We start with AR(p) equation. Let \(p=3\) for now, \[ X_t - \phi_1 X_{t-1} - \phi_2 X_{t-2} - \phi_3 X_{t-3} \hspace3mm = \hspace3mm \epsilon_t. \] We multiply both sides by \(X_t\), and take expectation. \[ E\Big( X_t \, [X_t - \phi_1 X_{t-1} - \phi_2 X_{t-2} - \phi_3 X_{t-3}] \Big) \hspace3mm = \hspace3mm E\Big( X_t \, [ \epsilon_t ]\Big). \]
Recall the formula for covariance, \[ \mbox{Cov}(X_t,X_{t-1}) = E(X_t \, X_{t-1}) - E(X_t)E(X_{t-1}). \] So if \(E(X_t)=0\), then \[ \gamma(1) = E(X_t \, X_{t-1}). \]
Then the equation \[ E\Big( X_t \, [X_t - \phi_1 X_{t-1} - \phi_2 X_{t-2} - \phi_3 X_{t-3}] \Big) \hspace3mm = \hspace3mm E\Big( X_t \, [ \epsilon_t ]\Big). \] can be written as \[ \gamma(0) - \phi_1 \gamma(1) - \phi_2 \gamma(2) - \phi_3 \gamma(3) = \sigma^2 \hspace30mm \mbox{ (Eqn 1) } \]
Now repeat the process starting with \(X_{t+1}\) instead of \(X_t\), \[ X_{t+1} - \phi_1 X_{t} - \phi_2 X_{t-1} - \phi_3 X_{t-2} \hspace3mm = \hspace3mm e_{t+1} \] then we would have gotten \[ E\Big( X_{t} \, [X_{t+1} - \phi_1 X_{t} - \phi_2 X_{t-1} - \phi_3 X_{t-2}] \Big) \hspace3mm = \hspace3mm E\Big( X_t \, [ e_{t+1} ]\Big). \] \[ \gamma(1) - \phi_1 \gamma(0) - \phi_2 \gamma(1) - \phi_3 \gamma(2) \hspace3mm = \hspace3mm 0. \hspace30mm \mbox{ (Eqn 2) } \]

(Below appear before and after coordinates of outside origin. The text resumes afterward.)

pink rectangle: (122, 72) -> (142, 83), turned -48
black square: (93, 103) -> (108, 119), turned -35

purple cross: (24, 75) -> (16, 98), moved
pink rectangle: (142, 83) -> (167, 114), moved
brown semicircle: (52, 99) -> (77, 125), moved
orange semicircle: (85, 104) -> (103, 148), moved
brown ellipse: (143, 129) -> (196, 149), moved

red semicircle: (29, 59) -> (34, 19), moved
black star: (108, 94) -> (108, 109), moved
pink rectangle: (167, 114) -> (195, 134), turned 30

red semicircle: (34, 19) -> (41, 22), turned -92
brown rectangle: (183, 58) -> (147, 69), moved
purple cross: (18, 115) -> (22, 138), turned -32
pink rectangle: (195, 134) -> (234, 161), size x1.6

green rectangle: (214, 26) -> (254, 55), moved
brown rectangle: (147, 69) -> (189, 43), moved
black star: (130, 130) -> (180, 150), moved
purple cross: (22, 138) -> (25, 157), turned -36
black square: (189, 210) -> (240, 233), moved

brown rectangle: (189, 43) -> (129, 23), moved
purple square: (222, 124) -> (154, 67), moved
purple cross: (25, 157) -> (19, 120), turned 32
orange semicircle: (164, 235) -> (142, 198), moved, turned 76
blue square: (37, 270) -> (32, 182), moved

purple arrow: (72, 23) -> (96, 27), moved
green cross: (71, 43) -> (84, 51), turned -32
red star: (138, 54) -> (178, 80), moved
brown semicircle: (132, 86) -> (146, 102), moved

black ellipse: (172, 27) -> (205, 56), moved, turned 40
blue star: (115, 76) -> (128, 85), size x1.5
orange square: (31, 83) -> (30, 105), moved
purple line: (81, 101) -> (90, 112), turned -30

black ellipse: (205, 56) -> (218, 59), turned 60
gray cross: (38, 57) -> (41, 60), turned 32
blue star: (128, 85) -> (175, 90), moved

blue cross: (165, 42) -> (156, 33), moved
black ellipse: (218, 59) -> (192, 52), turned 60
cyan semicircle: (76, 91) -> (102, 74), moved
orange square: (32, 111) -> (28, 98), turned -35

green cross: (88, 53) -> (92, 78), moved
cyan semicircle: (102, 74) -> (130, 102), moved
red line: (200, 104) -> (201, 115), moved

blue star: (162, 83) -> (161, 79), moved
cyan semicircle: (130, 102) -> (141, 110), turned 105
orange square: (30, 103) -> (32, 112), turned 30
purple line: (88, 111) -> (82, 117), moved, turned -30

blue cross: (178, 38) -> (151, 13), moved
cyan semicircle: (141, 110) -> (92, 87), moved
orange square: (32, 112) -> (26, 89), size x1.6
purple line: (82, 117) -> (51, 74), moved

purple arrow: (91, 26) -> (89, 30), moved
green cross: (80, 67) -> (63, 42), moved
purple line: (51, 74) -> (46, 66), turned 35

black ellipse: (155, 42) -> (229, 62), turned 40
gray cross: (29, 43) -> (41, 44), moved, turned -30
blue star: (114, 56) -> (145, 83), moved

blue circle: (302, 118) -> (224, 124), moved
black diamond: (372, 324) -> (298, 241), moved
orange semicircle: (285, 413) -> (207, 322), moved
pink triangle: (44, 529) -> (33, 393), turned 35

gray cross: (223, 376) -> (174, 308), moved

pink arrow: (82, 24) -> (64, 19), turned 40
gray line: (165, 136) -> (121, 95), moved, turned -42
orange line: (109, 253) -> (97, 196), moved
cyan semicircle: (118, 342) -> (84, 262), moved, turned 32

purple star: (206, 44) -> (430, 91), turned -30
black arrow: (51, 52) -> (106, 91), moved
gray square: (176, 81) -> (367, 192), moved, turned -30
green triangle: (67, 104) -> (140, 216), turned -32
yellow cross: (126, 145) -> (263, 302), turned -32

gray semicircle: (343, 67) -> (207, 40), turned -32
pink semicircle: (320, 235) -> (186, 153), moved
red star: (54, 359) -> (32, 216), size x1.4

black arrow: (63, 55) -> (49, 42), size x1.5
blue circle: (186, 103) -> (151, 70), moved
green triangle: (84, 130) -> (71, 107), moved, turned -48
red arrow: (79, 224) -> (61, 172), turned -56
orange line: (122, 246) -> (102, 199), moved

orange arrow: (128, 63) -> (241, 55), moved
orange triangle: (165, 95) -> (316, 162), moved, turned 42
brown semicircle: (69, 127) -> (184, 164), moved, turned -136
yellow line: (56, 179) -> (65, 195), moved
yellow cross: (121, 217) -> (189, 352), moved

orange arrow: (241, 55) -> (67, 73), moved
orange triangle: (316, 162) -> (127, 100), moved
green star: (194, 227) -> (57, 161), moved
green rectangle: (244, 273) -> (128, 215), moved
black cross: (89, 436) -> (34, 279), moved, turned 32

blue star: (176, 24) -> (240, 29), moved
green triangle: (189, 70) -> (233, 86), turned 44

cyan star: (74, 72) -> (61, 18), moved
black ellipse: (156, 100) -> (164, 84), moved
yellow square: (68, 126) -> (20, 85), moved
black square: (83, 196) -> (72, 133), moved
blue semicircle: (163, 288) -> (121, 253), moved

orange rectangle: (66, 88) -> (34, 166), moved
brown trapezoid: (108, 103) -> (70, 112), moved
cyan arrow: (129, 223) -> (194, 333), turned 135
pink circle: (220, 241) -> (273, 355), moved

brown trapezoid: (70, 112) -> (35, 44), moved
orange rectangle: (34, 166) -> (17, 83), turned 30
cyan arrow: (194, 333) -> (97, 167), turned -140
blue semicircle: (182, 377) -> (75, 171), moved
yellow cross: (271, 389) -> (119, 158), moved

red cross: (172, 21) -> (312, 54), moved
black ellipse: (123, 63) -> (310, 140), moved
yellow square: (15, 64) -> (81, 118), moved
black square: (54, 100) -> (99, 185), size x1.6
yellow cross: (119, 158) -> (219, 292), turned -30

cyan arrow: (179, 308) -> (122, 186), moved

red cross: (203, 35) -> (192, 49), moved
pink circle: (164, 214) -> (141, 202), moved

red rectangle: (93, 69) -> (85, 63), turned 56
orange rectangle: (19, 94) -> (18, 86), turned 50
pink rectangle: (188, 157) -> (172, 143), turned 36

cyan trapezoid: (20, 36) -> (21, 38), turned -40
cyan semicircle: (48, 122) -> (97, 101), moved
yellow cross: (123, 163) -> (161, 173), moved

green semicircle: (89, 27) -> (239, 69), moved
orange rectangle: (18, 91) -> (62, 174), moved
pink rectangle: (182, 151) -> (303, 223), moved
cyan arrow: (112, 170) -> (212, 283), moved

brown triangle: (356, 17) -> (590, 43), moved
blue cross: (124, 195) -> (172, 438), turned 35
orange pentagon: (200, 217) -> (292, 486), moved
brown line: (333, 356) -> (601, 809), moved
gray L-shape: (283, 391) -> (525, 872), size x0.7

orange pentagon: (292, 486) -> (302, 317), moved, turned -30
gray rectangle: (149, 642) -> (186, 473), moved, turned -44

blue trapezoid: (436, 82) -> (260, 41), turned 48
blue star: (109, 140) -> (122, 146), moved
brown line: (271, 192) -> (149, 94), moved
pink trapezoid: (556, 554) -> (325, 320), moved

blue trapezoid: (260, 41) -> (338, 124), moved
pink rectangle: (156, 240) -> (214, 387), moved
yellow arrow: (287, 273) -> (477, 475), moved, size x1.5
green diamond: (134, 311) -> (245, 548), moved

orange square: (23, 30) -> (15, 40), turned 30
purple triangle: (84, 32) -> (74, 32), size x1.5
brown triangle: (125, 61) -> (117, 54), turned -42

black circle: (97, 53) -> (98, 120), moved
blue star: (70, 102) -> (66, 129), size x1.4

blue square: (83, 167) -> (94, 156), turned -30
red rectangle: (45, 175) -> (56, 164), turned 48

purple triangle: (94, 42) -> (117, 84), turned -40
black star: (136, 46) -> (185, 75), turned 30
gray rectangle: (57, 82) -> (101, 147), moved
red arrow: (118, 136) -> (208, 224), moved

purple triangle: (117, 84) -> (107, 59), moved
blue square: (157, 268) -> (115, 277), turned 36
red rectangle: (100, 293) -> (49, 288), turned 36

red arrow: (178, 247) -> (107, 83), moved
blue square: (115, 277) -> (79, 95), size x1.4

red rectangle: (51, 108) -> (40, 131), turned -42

If we use the original AR(3) equation for \(X_{t+2}\) instead of for \(X_t\), we would get \[ E\Big( X_{t} \, [X_{t+2} - \phi_1 X_{t+1} - \phi_2 X_{t} - \phi_3 X_{t-1}] \Big) \hspace3mm = \hspace3mm E\Big( X_t \, [ e_{t+2} ]\Big). \] \[ \gamma(2) - \phi_1 \gamma(1) - \phi_2 \gamma(0) - \phi_3 \gamma(1) \hspace3mm = \hspace3mm 0. \hspace30mm \mbox{ (Eqn 2) } \]
Repeat it one more time, and we get equations, \[ \gamma(0) - \phi_1 \gamma(1) - \phi_2 \gamma(2) - \phi_3 \gamma(3) \hspace3mm = \hspace3mm \sigma^2\\ \\ \gamma(1) - \phi_1 \gamma(0) - \phi_2 \gamma(1) - \phi_3 \gamma(2) \hspace3mm = \hspace3mm 0\\ \gamma(2) - \phi_1 \gamma(1) - \phi_2 \gamma(0) - \phi_3 \gamma(1) \hspace3mm = \hspace3mm 0\\ \gamma(3) - \phi_1 \gamma(2) - \phi_2 \gamma(1) - \phi_3 \gamma(0) \hspace3mm = \hspace3mm 0. \]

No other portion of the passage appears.